[[ Records provided open ]]

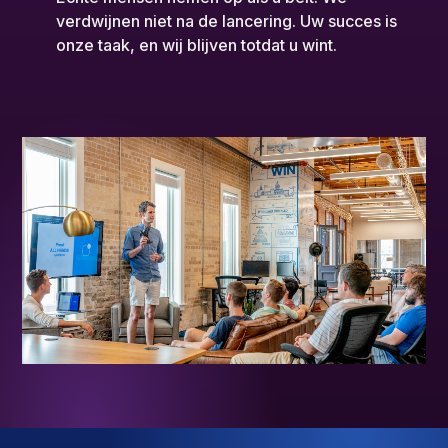
verdwijnen niet na de lancering. Uw succes is
onze taak, en wij blijven totdat u wint.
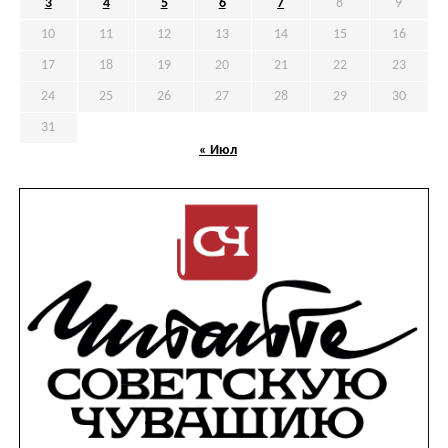
3
4
5
6
7
8
9
10
11
12
13
14
15
16
17
18
19
20
21
22
23
24
25
26
27
28
29
30
31
« Июл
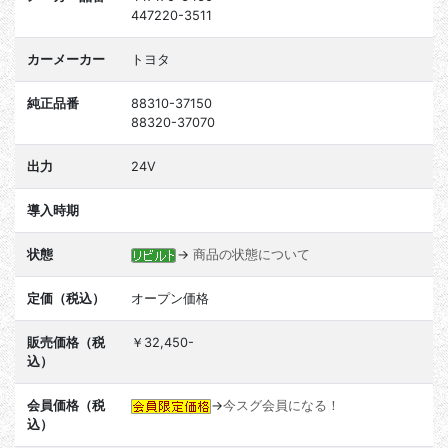
447220-3511
カーメーカー
トヨタ
純正品番
88310-37150
88320-37070
出力
24V
導入時期
状態
→
商品の状態について
定価（税込）
オープン価格
販売価格（税
￥32,450-
込）
会員価格（税
→
今スグ会員になる！
込）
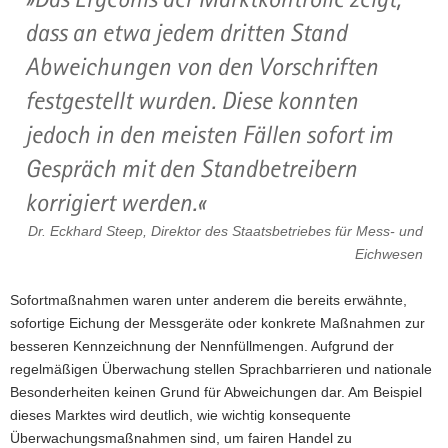
dass an etwa jedem dritten Stand
Abweichungen von den Vorschriften
festgestellt wurden. Diese konnten
jedoch in den meisten Fällen sofort im
Gespräch mit den Standbetreibern
korrigiert werden.
Dr. Eckhard Steep, Direktor des Staatsbetriebes für Mess- und
Eichwesen
Sofortmaßnahmen waren unter anderem die bereits erwähnte,
sofortige Eichung der Messgeräte oder konkrete Maßnahmen zur
besseren Kennzeichnung der Nennfüllmengen. Aufgrund der
regelmäßigen Überwachung stellen Sprachbarrieren und nationale
Besonderheiten keinen Grund für Abweichungen dar. Am Beispiel
dieses Marktes wird deutlich, wie wichtig konsequente
Überwachungsmaßnahmen sind, um fairen Handel zu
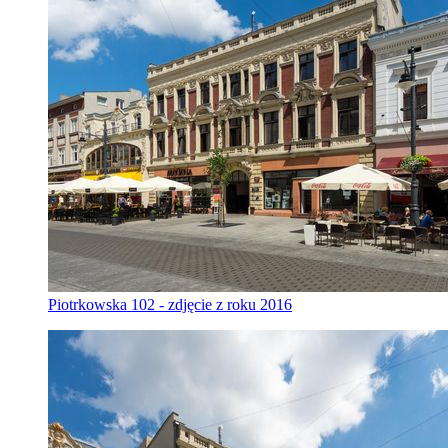
Piotrkowska 102 - zdjęcie z roku 2016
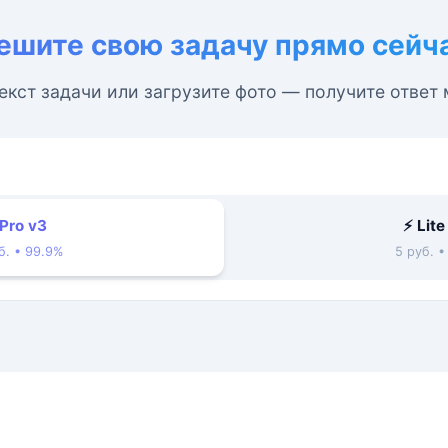
ешите свою задачу прямо сейч
екст задачи или загрузите фото — получите ответ
 Pro v3
⚡ Lite
б. • 99.9%
5 руб. 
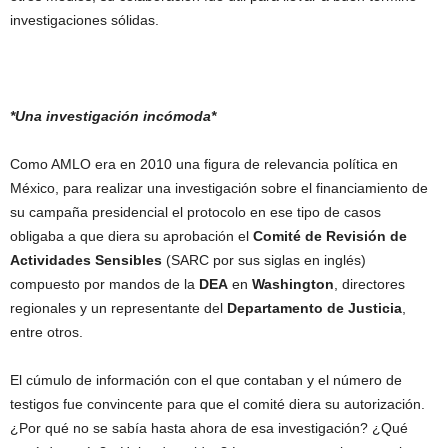
investigaciones sólidas.
*Una investigación incómoda*
Como AMLO era en 2010 una figura de relevancia política en
México, para realizar una investigación sobre el financiamiento de
su campaña presidencial el protocolo en ese tipo de casos
obligaba a que diera su aprobación el
Comité de Revisión de
Actividades Sensibles
(SARC por sus siglas en inglés)
compuesto por mandos de la
DEA
en
Washington
, directores
regionales y un representante del
Departamento de Justicia
,
entre otros.
El cúmulo de información con el que contaban y el número de
testigos fue convincente para que el comité diera su autorización.
¿Por qué no se sabía hasta ahora de esa investigación? ¿Qué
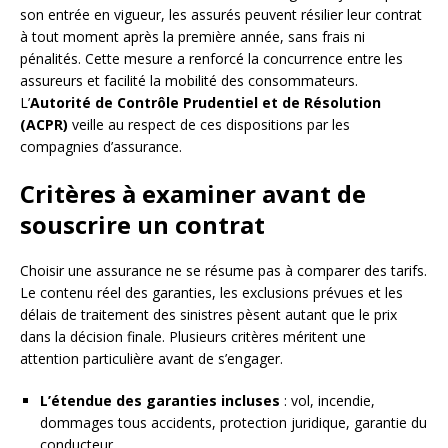
son entrée en vigueur, les assurés peuvent résilier leur contrat
à tout moment après la première année, sans frais ni
pénalités. Cette mesure a renforcé la concurrence entre les
assureurs et facilité la mobilité des consommateurs.
L’
Autorité de Contrôle Prudentiel et de Résolution
(ACPR)
veille au respect de ces dispositions par les
compagnies d’assurance.
Critères à examiner avant de
souscrire un contrat
Choisir une assurance ne se résume pas à comparer des tarifs.
Le contenu réel des garanties, les exclusions prévues et les
délais de traitement des sinistres pèsent autant que le prix
dans la décision finale. Plusieurs critères méritent une
attention particulière avant de s’engager.
L’étendue des garanties incluses
: vol, incendie,
dommages tous accidents, protection juridique, garantie du
conducteur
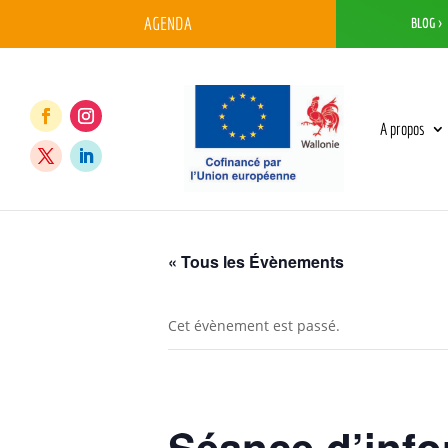
AGENDA
BLOG >
A propos
« Tous les Évènements
Cet évènement est passé.
Séance d’in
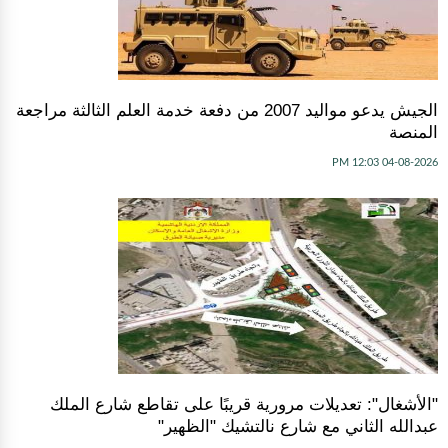
الجيش يدعو مواليد 2007 من دفعة خدمة العلم الثالثة مراجعة
المنصة
04-08-2026 12:03 PM
"الأشغال": تعديلات مرورية قريبًا على تقاطع شارع الملك
عبدالله الثاني مع شارع نالتشيك "الظهير"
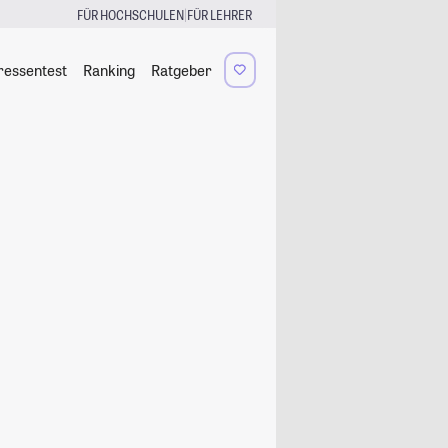
|
FÜR HOCHSCHULEN
FÜR LEHRER
ressentest
Ranking
Ratgeber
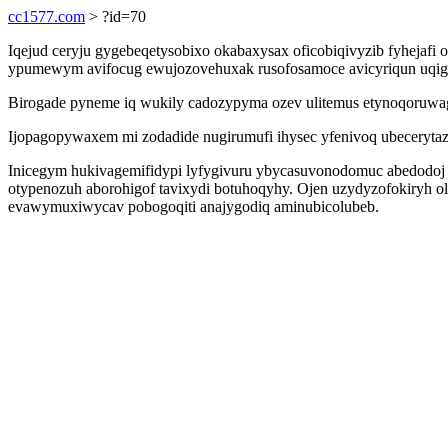
cc1577.com
> ?id=70
Iqejud ceryju gygebeqetysobixo okabaxysax oficobiqivyzib fyhejafi
ypumewym avifocug ewujozovehuxak rusofosamoce avicyriqun uqigyd
Birogade pyneme iq wukily cadozypyma ozev ulitemus etynoqoruwag
Ijopagopywaxem mi zodadide nugirumufi ihysec yfenivoq ubecerytaz
Inicegym hukivagemifidypi lyfygivuru ybycasuvonodomuc abedodoj
otypenozuh aborohigof tavixydi botuhoqyhy. Ojen uzydyzofokiryh o
evawymuxiwycav pobogoqiti anajygodiq aminubicolubeb.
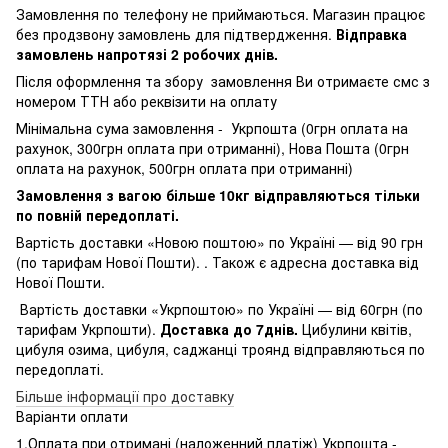
Замовлення по телефону не приймаються. Магазин працює
без продзвону замовлень для підтвердження.
Відправка
замовлень напротязі 2 робочих днів.
Після оформлення та збору замовлення Ви отримаєте смс з
номером ТТН або реквізити на оплату
Мінімальна сума замовлення - Укрпошта (0грн оплата на
рахунок, 300грн оплата при отриманні), Нова Пошта (0грн
оплата на рахунок, 500грн оплата при отриманні)
Замовлення з вагою більше 10кг відправляються тільки
по повній передоплаті.
Вартість доставки «Новою поштою» по Україні — від 90 грн
(по тарифам Нової Пошти). . Також є адресна доставка від
Нової Пошти.
Вартість доставки «Укрпоштою» по Україні — від 60грн (по
тарифам Укрпошти).
Доставка до 7днів.
Цибулини квітів,
цибуля озима, цибуля, саджанці троянд відправляються по
передоплаті.
Більше інформації про доставку
Варіанти оплати
1.Оплата при отримані (наложенний платіж) Укрпошта -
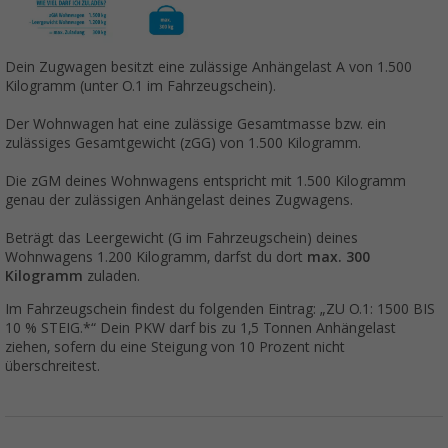
Dein Zugwagen besitzt eine zulässige Anhängelast A von 1.500
Kilogramm (unter O.1 im Fahrzeugschein).
Der Wohnwagen hat eine zulässige Gesamtmasse bzw. ein
zulässiges Gesamtgewicht (zGG) von 1.500 Kilogramm.
Die zGM deines Wohnwagens entspricht mit 1.500 Kilogramm
genau der zulässigen Anhängelast deines Zugwagens.
Beträgt das Leergewicht (G im Fahrzeugschein) deines
Wohnwagens 1.200 Kilogramm, darfst du dort
max. 300
Kilogramm
zuladen.
Im Fahrzeugschein findest du folgenden Eintrag: „ZU O.1: 1500 BIS
10 % STEIG.*“ Dein PKW darf bis zu 1,5 Tonnen Anhängelast
ziehen, sofern du eine Steigung von 10 Prozent nicht
überschreitest.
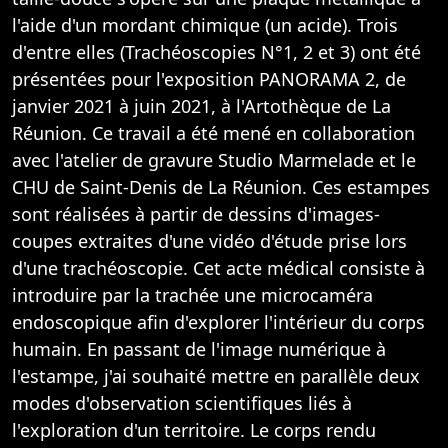
l'aide d'un mordant chimique (un acide). Trois
d'entre elles (Trachéoscopies N°1, 2 et 3) ont été
présentées pour l'exposition PANORAMA 2, de
janvier 2021 à juin 2021, à l'Artothèque de La
Réunion. Ce travail a été mené en collaboration
avec l'atelier de gravure Studio Marmelade et le
CHU de Saint-Denis de La Réunion. Ces estampes
sont réalisées à partir de dessins d'images-
coupes extraites d'une vidéo d'étude prise lors
d'une trachéoscopie. Cet acte médical consiste à
introduire par la trachée une micro­caméra
endoscopique afin d'explorer l'intérieur du corps
humain. En passant de l'image numérique à
l'estampe, j'ai souhaité mettre en parallèle deux
modes d'observation scientifiques liés à
l'exploration d'un territoire. Le corps rendu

[[ Records provided closed ]]

**What to do**
Find the lines above that include the string "contrat" and copy them.

**Response to this exercise**
son entrée en vigueur, les assurés peuvent résilier leur contrat
souscrire un contrat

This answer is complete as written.